Linseed oil, and nearly all plant oils, do "harden". This is another term, in the wood working industry, for "drying". Virgin linseed oil applied to wood will take about 2 years to dry on its own with good ventilation. There will be a residue left behind inside the wood. This residue is edible (as is linseed oil) if one wished to eat it. During the winter I put crushed linseeds into my oatmeal, very nutritious!!

The trick with oilcuring briar is to get the vast majority of the oil out of the wood once it has been in it. The idea is to not leave much oil at all inside the wood. This way there will be very little residue once the oil has dried. If one does leave too much oil in the wood then this oil will be pushed out of the wood when the pipe is smoked and form drops on the surface (much in the same way that an over waxed meerschaum will do). This oil, if left alone, will be re-absorbed back into the wood. If enough time has gone by (circa 2 years) then the oil would be completely dried and should not bubble to the surface.

The amount of residue is minimal. After proper expulsion of the oil from the wood there could be a maximum of a centiliter of the oil left in the briar (1/250th of a cup). The amount is probably much less than that since the block will actually weigh less after it has been oilcured. The oil displaces the moisture that was inside the wood. Oil being lighter than water makes the block now weigh less.

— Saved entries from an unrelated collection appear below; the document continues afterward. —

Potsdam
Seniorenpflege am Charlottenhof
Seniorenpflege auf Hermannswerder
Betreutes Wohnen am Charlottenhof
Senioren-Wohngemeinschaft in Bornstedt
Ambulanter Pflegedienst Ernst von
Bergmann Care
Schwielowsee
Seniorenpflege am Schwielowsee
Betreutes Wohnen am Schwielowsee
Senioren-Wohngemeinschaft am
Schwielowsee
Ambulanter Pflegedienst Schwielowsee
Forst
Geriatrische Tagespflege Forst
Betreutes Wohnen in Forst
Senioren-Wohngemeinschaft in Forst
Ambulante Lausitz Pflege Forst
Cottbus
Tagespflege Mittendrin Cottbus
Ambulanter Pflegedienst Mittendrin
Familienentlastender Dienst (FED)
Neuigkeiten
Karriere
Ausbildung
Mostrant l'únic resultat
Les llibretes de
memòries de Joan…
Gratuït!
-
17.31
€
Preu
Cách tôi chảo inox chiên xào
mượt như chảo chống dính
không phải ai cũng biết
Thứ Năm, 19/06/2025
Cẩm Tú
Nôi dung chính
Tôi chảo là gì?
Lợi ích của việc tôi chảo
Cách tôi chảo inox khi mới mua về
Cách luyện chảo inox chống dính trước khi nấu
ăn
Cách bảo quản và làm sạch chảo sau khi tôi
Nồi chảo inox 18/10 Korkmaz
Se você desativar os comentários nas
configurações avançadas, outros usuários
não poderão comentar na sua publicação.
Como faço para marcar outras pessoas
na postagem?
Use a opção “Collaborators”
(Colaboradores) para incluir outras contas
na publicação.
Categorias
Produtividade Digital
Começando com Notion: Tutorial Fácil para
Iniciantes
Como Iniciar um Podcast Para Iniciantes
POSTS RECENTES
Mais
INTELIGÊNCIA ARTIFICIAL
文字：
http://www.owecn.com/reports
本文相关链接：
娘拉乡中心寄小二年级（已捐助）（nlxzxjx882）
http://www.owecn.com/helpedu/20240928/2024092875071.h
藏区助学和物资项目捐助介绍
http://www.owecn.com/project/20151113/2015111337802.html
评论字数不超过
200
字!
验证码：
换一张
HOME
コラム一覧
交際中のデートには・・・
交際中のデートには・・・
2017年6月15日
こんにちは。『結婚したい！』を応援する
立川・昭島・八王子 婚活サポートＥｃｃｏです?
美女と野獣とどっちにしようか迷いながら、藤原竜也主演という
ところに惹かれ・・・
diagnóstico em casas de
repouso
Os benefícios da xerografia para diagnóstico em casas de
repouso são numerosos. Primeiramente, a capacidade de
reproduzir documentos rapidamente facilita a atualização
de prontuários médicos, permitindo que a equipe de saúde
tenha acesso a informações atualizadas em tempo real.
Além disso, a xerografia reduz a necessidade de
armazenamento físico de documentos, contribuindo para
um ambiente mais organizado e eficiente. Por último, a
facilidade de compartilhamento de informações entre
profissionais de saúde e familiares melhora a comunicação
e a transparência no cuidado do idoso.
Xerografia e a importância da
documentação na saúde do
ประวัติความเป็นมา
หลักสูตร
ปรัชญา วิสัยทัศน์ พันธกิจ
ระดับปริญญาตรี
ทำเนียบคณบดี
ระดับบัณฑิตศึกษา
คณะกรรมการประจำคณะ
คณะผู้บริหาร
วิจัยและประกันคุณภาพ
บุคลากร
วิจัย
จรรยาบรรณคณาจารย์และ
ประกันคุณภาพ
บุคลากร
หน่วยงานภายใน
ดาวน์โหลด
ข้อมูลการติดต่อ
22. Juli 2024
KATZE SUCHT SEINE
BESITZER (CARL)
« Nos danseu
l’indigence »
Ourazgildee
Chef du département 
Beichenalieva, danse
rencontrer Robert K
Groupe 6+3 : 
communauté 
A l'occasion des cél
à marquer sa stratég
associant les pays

Considering that over 97% of good quality, cold pressed linseed oil is made up of oil then that would leave 3% of a centiliter of nontoxic residual plant material left inside the wood.......There is more carnuba wax put onto the pipe than the residue from oilcuring with linseed oil. I would rather eat a centiliter or linseed oil (very good for your skin and hair- it is commonly fed to horses and put into dog food) then the same amount of carnuba wax but, maybe, that is just my tastes.:P

FYI: Ashton uses linseed oil in his oil curing. His patent application reads exactly that, as does Dunhill's and Sasieni's.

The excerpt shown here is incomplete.